:: Work required ::
Except for the pictures, write out all the records that follow exactly.

:: Exercise material ::
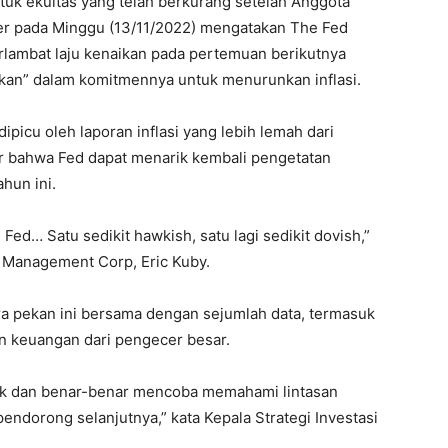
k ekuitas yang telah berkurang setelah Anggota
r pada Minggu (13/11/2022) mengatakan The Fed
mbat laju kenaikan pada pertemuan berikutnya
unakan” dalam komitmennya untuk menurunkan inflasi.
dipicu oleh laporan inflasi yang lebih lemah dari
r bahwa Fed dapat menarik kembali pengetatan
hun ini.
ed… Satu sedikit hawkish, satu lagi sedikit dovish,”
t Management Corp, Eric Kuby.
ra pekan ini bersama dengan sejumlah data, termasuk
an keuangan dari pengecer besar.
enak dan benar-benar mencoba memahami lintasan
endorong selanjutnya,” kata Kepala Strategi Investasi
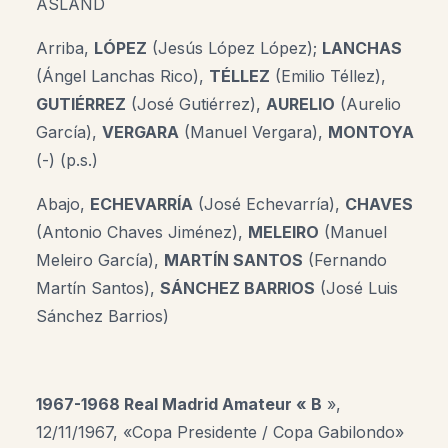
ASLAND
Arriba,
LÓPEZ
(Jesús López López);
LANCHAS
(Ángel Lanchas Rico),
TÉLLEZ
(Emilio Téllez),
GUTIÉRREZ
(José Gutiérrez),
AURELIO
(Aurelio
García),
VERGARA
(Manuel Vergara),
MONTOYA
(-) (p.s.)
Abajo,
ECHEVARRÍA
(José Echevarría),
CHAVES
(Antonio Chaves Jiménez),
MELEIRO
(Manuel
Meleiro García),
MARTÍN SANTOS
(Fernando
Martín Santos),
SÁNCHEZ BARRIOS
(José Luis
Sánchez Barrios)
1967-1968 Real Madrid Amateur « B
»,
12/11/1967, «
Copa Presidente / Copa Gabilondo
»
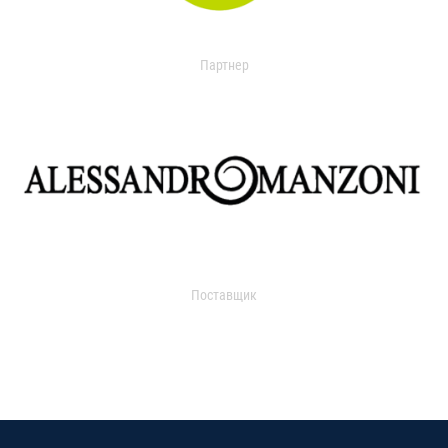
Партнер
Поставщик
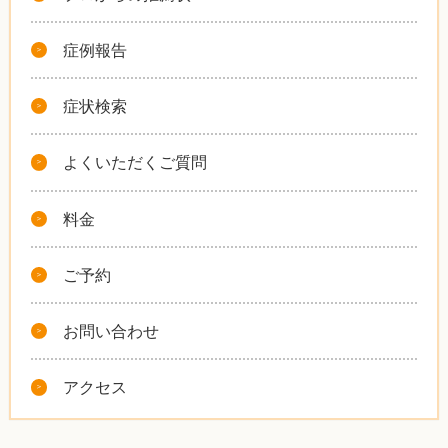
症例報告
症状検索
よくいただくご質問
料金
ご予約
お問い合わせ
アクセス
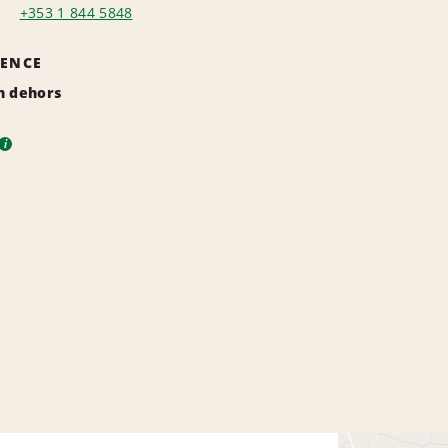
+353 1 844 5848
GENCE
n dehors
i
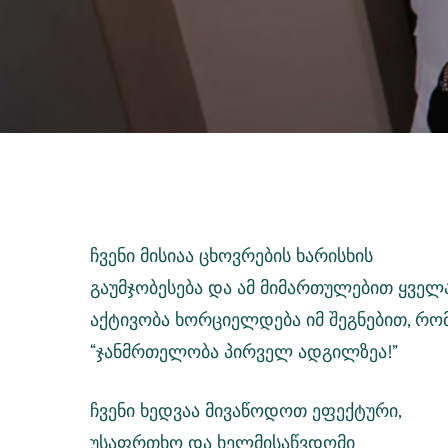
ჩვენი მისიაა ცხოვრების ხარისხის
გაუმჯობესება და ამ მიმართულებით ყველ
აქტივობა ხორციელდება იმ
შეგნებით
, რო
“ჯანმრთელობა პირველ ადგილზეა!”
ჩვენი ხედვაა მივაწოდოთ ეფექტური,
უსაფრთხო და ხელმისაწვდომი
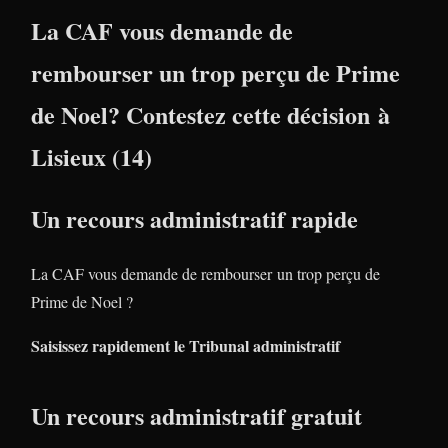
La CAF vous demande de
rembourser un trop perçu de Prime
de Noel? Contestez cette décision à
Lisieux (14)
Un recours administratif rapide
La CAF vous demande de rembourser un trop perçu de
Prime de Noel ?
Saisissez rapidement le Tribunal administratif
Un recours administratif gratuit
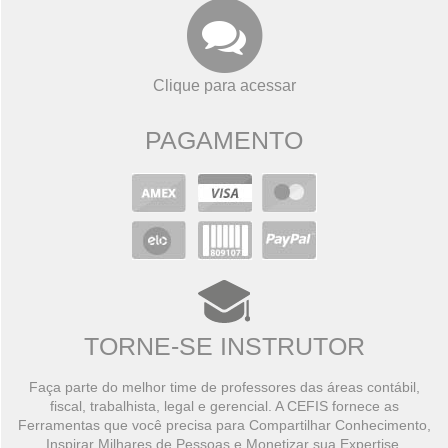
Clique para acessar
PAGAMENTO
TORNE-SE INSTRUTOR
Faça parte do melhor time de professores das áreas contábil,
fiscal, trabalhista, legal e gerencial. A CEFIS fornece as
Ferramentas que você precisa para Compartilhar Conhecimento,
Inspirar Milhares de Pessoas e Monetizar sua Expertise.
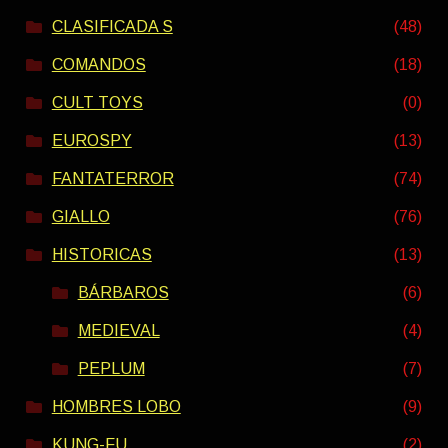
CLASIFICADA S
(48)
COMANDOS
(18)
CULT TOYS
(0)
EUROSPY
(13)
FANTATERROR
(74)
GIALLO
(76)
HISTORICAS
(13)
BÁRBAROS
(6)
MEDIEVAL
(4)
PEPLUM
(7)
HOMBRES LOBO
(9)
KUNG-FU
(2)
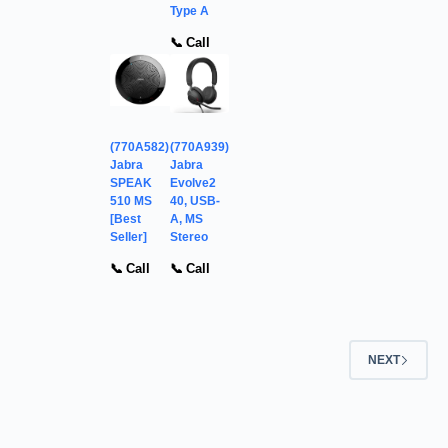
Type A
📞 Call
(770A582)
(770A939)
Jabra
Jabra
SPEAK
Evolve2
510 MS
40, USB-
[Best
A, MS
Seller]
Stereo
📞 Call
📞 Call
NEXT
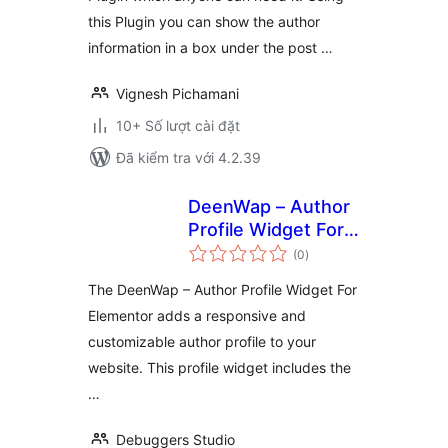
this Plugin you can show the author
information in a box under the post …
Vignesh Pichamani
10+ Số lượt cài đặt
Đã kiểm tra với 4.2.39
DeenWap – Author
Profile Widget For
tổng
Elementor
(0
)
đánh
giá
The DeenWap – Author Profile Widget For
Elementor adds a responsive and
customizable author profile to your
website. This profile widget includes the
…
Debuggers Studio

:: Result for this task ::
k ekuitas yang telah berkurang setelah Anggota
r pada Minggu (13/11/2022) mengatakan The Fed
mbat laju kenaikan pada pertemuan berikutnya
unakan” dalam komitmennya untuk menurunkan inflasi.
dipicu oleh laporan inflasi yang lebih lemah dari
r bahwa Fed dapat menarik kembali pengetatan
hun ini.
ed… Satu sedikit hawkish, satu lagi sedikit dovish,”
t Management Corp, Eric Kuby.
ra pekan ini bersama dengan sejumlah data, termasuk
an keuangan dari pengecer besar.
enak dan benar-benar mencoba memahami lintasan
endorong selanjutnya,” kata Kepala Strategi Investasi
ASLAND
Arriba,
LÓPEZ
(Jesús López López);
LANCHAS
(Ángel Lanchas Rico),
TÉLLEZ
(Emilio Téllez),
GUTIÉRREZ
(José Gutiérrez),
AURELIO
(Aurelio
García),
VERGARA
(Manuel Vergara),
MONTOYA
(-) (p.s.)
Abajo,
ECHEVARRÍA
(José Echevarría),
CHAVES
(Antonio Chaves Jiménez),
MELEIRO
(Manuel
Meleiro García),
MARTÍN SANTOS
(Fernando
Martín Santos),
SÁNCHEZ BARRIOS
(José Luis
Sánchez Barrios)
1967-1968 Real Madrid Amateur « B
»,
12/11/1967, «
Copa Presidente / Copa Gabilondo
»
Партнер
Поставщик
症例報告
症状検索
よくいただくご質問
料金
ご予約
お問い合わせ
アクセス
+353 1 844 5848
GENCE
n dehors
i
ჩვენი მისიაა ცხოვრების ხარისხის
გაუმჯობესება და ამ მიმართულებით ყველ
აქტივობა ხორციელდება იმ
შეგნებით
, რო
“ჯანმრთელობა პირველ ადგილზეა!”
ჩვენი ხედვაა მივაწოდოთ ეფექტური,
უსაფრთხო და ხელმისაწვდომი
La CAF vous demande de
rembourser un trop perçu de Prime
de Noel? Contestez cette décision à
Lisieux (14)
Un recours administratif rapide
La CAF vous demande de rembourser un trop perçu de
Prime de Noel ?
Saisissez rapidement le Tribunal administratif
Un recours administratif gratuit
Clique para acessar
PAGAMENTO
TORNE-SE INSTRUTOR
Faça parte do melhor time de professores das áreas contábil,
fiscal, trabalhista, legal e gerencial. A CEFIS fornece as
Ferramentas que você precisa para Compartilhar Conhecimento,
Inspirar Milhares de Pessoas e Monetizar sua Expertise.
CLASIFICADA S
(48)
COMANDOS
(18)
CULT TOYS
(0)
EUROSPY
(13)
FANTATERROR
(74)
GIALLO
(76)
HISTORICAS
(13)
BÁRBAROS
(6)
MEDIEVAL
(4)
PEPLUM
(7)
HOMBRES LOBO
(9)
KUNG-FU
(2)
Type A
📞 Call
(770A582)
(770A939)
Jabra
Jabra
SPEAK
Evolve2
510 MS
40, USB-
[Best
A, MS
Seller]
Stereo
📞 Call
📞 Call
NEXT
this Plugin you can show the author
information in a box under the post …
Vignesh Pichamani
10+ Số lượt cài đặt
Đã kiểm tra với 4.2.39
DeenWap – Author
Profile Widget For
tổng
Elementor
(0
)
đánh
giá
The DeenWap – Author Profile Widget For
Elementor adds a responsive and
customizable author profile to your
website. This profile widget includes the
…
Debuggers Studio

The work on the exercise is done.